## [Assignment]
For each line of the data below that holds "gilt", copy the line.

※

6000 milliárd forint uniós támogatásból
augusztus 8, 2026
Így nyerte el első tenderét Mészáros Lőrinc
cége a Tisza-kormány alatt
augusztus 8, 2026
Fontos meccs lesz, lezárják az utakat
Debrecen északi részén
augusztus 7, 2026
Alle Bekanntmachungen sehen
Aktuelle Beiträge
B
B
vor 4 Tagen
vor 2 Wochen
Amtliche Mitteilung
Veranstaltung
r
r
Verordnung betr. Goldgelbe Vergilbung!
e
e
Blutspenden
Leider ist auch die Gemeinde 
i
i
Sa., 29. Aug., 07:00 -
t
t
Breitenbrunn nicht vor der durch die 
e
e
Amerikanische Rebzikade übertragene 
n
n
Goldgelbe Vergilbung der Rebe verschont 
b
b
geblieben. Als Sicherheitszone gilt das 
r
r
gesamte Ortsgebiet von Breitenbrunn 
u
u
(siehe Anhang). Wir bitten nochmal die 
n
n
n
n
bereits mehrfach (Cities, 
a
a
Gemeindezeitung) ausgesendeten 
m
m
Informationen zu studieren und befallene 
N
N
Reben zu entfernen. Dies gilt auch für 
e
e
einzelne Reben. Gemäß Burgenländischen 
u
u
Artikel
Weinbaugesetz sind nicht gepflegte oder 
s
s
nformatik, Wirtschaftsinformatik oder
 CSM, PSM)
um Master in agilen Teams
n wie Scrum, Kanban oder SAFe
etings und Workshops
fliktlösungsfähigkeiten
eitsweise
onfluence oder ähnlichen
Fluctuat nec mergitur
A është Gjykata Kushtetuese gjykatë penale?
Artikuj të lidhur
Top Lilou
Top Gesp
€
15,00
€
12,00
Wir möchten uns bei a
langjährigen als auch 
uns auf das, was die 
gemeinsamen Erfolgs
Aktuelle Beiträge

※

## [Task output]
geblieben. Als Sicherheitszone gilt das 
Reben zu entfernen. Dies gilt auch für 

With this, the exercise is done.